As with Bloodlines, The Golden Lily continues to touch on this parallel between their fictional world and racism in the real world. The inner turmoil thatSydneydealt with in book one over whether or not her hatred of their race is right is still present in book two. There are a lot of questions raised in her mind and the mystery of the day in The Golden Lily does nothing but drive that point home. Who is really The Big Bad? She was raised with a certain belief system and her friendships (among other things in The Golden Lily) are making her question whether or not those beliefs are flat-out wrong. Again, I found myself admiringSydneyfor the way she handles things and while reading the book, I had my fingers crossed the whole time that she’d continue to grow on that path. Obviously, I am not going to tell you how it turned out because that would be cheating.
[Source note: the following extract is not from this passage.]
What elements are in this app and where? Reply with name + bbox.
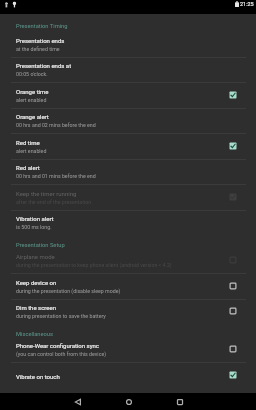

My only issue with The Golden Lily was I found it a little predictable. In previous books in these two series, the author would present a mystery. Somewhere during the course of the story line, the answer would be staring you in the face but it would be written in such a way that you never realized it was the answer until the big reveal at the end. This time around, she dangles the answer in plain site, as always, but then touches on it again and again and by the third time of it being brought up, you know what the answer is. The problem with that? It’s only about half way through the book. I feel that kind of takes the fun out of the mystery. Even though I knew where the story was going, the book is still entertaining enough that I was still excited to finish it.
Overall, I am going to give The Golden Lily 4 stars! It was a wonderful read. And, as with Bloodlines, the last three sentences of this book have you DYING to know where the story goes after and leaves you sadly disappointed when you realize that you have to wait. This is not a bad thing at all! I, for one, will be stalking the author’s website waiting for the announcement of the next release.